The more cores—or processing units—a computer chip has, the bigger the problem of communication between cores becomes. For years, Li-Shiuan Peh, a professor of electrical engineering and computer science at Massachusetts Institute of Technology (MIT), has argued that the massively multicore chips of the future will need to resemble little Internets, where each core has an associated router, and data travels between cores in packets of fixed size.
Peh’s group unveiled a 36-core chip that features just such a “network-on-chip.” In addition to implementing many of the group’s earlier ideas, it also solves one of the problems that has bedeviled previous attempts to design networks-on-chip: maintaining cache coherence, or ensuring that cores’ locally stored copies of globally accessible data remain up to date.
In today’s chips, all the cores—typically somewhere between two and six—are connected by a single wire, called a bus. When two cores need to communicate, they’re granted exclusive access to the bus.
But that approach won’t work as the core count mounts: Cores will spend all their time waiting for the bus to free up, rather than performing computations.

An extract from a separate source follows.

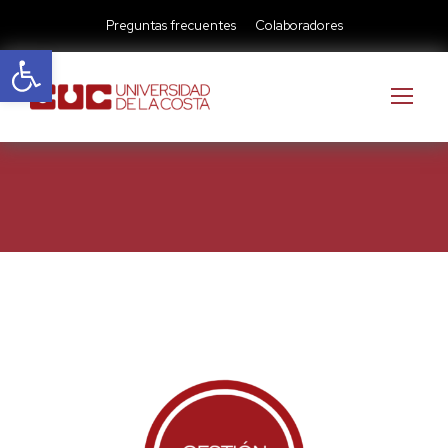
Preguntas frecuentes
Colaboradores
Abrir barra de herramientas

In a network-on-chip, each core is connected only to those immediately adjacent to it. “You can reach your neighbors really quickly,” says Bhavya Daya, an MIT graduate student in electrical engineering and computer science, and first author on the new paper. “You can also have multiple paths to your destination. So if you’re going way across, rather than having one congested path, you could have multiple ones.”
One advantage of a bus, however, is that it makes it easier to maintain cache coherence. Every core on a chip has its own cache, a local, high-speed memory bank in which it stores frequently used data. As it performs computations, it updates the data in its cache, and every so often, it undertakes the relatively time-consuming chore of shipping the data back to main memory.
But what happens if another core needs the data before it’s been shipped? Most chips address this question with a protocol called “snoopy,” because it involves snooping on other cores’ communications. When a core needs a particular chunk of data, it broadcasts a request to all the other cores, and whichever one has the data ships it back.
If all the cores share a bus, then when one of them receives a data request, it knows that it’s the most recent request that’s been issued. Similarly, when the requesting core gets data back, it knows that it’s the most recent version of the data.
But in a network-on-chip, data is flying everywhere, and packets will frequently arrive at different cores in different sequences. The implicit ordering that the snoopy protocol relies on breaks down.
Daya, Peh and their colleagues solve this problem by equipping their chips with a second network, which shadows the first. The circuits connected to this network are very simple: All they can do is declare that their associated cores have sent requests for data over the main network. But precisely because those declarations are so simple, nodes in the shadow network can combine them and pass them on without incurring delays.
Groups of declarations reach the routers associated with the cores at discrete intervals—intervals corresponding to the time it takes to pass from one end of the shadow network to another. Each router can thus tabulate exactly how many requests were issued during which interval, and by which other cores. The requests themselves may still take a while to arrive, but their recipients know that they’ve been issued.
During each interval, the chip’s 36 cores are given different, hierarchical priorities. Say, for instance, that during one interval, both core one and core 10 issue requests, but core one has a higher priority. Core 32’s router may receive core 10’s request well before it receives core one’s. But it will hold it until it’s passed along one’s.
This hierarchical ordering simulates the chronological ordering of requests sent over a bus, so the snoopy protocol still works. The hierarchy is shuffled during every interval, however, to ensure that in the long run, all the cores receive equal weight.
After testing the prototype chips to ensure that they’re operational, Daya intends to load them with a version of the Linux operating system, modified to run on 36 cores, and evaluate the performance of real applications, to determine the accuracy of the group’s theoretical projections. At that point, she plans to release the blueprints for the chip, written in the hardware description language Verilog, as open-source code.